Ильяс посмотрел на табличку. Потом на имама. Потом снова на табличку. Цивилизация всё-таки достигла совершенства: духовная услуга нашла удобный платёжный интерфейс.
— Продвинутый, — прошептал Нуржан.
— Нет. Просто рынок дошёл до вечности.
Мясо подали. Зал ожил. В одно мгновение атмосфера загробного мира уступила земной необходимости. Блюда с ет разносили быстро. Пар поднимался над тарелками. Лук блестел.
За мужским столом пошли разговоры:
— Ермек в молодости простой был.
— Все простые, пока денег нет.
— Он много помогал.
— Помогал, да. Но и своё не забывал.
— А кто забывает?
— Никто. Поэтому и живём.
Амантай сидел в центре стола — место, которое он, кажется, занимал на любых поминках в любом ресторане города по умолчанию. Когда принесли мясо, он отрезал кусок, прожевал, оценивающе кивнул и произнёс с интонацией человека, открывающего научную конференцию:
— Кстати, вы знали, что во Франции кониной онкобольных лечат?
За столом на секунду стало тише. Не потому что кто-то поверил сразу. А потому что никто не собирался спорить с человеком на поминках.
— Серьёзно? — спросил кто-то скорее из приличия.
— Конечно. Там целая программа. Французы давно поняли, что в конине что-то такое есть, чего нет в другом мясе. — Он отрезал ещё кусок, прожевал с удовольствием человека, который не только знает истину, но и наслаждается её вкусом. — А кумыс вообще пьёт только парижская элита. Простому человеку там кумыс не по карману.
Никто не спросил, откуда у Амантая такие сведения про парижскую элиту и французскую онкологию. Такие вопросы при всех не задают — это давно усвоенное правило.

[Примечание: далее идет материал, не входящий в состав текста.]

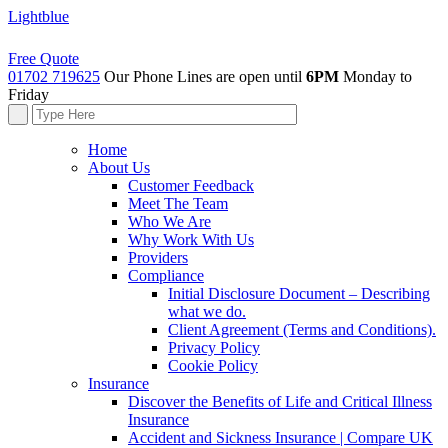
Lightblue
Free Quote
01702 719625
Our Phone Lines are open until
6PM
Monday to
Friday
Home
About Us
Customer Feedback
Meet The Team
Who We Are
Why Work With Us
Providers
Compliance
Initial Disclosure Document – Describing
what we do.
Client Agreement (Terms and Conditions).
Privacy Policy
Cookie Policy
Insurance
Discover the Benefits of Life and Critical Illness
Insurance
Accident and Sickness Insurance | Compare UK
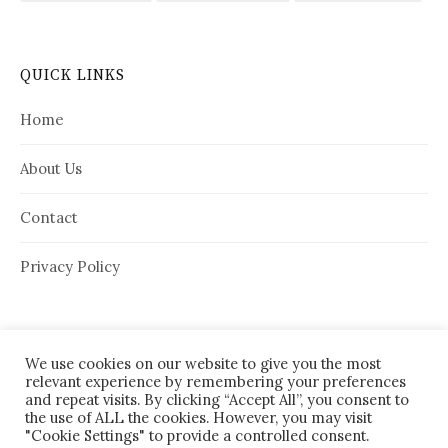
QUICK LINKS
Home
About Us
Contact
Privacy Policy
We use cookies on our website to give you the most
relevant experience by remembering your preferences
and repeat visits. By clicking “Accept All”, you consent to
the use of ALL the cookies. However, you may visit
"Cookie Settings" to provide a controlled consent.
© 2026
House Needy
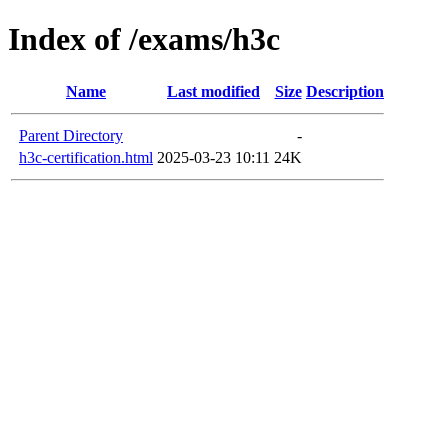
Index of /exams/h3c
Name
Last modified
Size
Description
Parent Directory
-
h3c-certification.html
2025-03-23 10:11
24K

Казахи редко скажут прямо то, что у них на уме, особенно за столом, особенно на поминках. Сомнение в чужих словах при свидетелях считалось почти невежливым жестом, сравнимым с тем, чтобы встать и уйти, не доев мясо.
Люди за столом просто верили Амантаю. Не потому что было трудно усомниться. Просто было приятнее поверить. Слова о парижской элите и французской медицине звучали как утешение — будто где-то там, в далёкой просвещённой стране, уже подтвердили величие того, что лежит на тарелке перед каждым из них. Сомневаться в этом значило бы сомневаться в чём-то большем, чем просто факт о конине.
— Вот почему наши деды долго жили, — заключил Амантай, отодвигая тарелку. — Всё знали. Просто не записывали.
За другим столом — про строительство:
— Теперь проекты кто заберёт?
— Рано ещё.
— Рано для кого? Люди уже звонят.
— Хотя бы похороны закончатся.
— Похороны закончатся. Земля останется.
Ильяс ел мало. Слушал много. К Асету снова и снова подходили:
— Теперь ты старший.
— Надо держаться.
— Отец оставил имя.
— Имя сохранить тяжелее, чем деньги.
Последнее сказал старик из аула. Тихо. Без пафоса. Ильяс впервые за весь день подумал: кто-то сказал правду.
Асет поднял глаза.
— Какое имя? — спросил он.
Старик не понял.
— Что?
Асет тут же опустил взгляд.
— Ничего.
Но Ильяс услышал. И запомнил.
На женской стороне Мадина встала. Медленно. С достоинством. Женщины рядом зашевелились, думая — к выходу. Но Мадина пошла вдоль столов. К Айжан.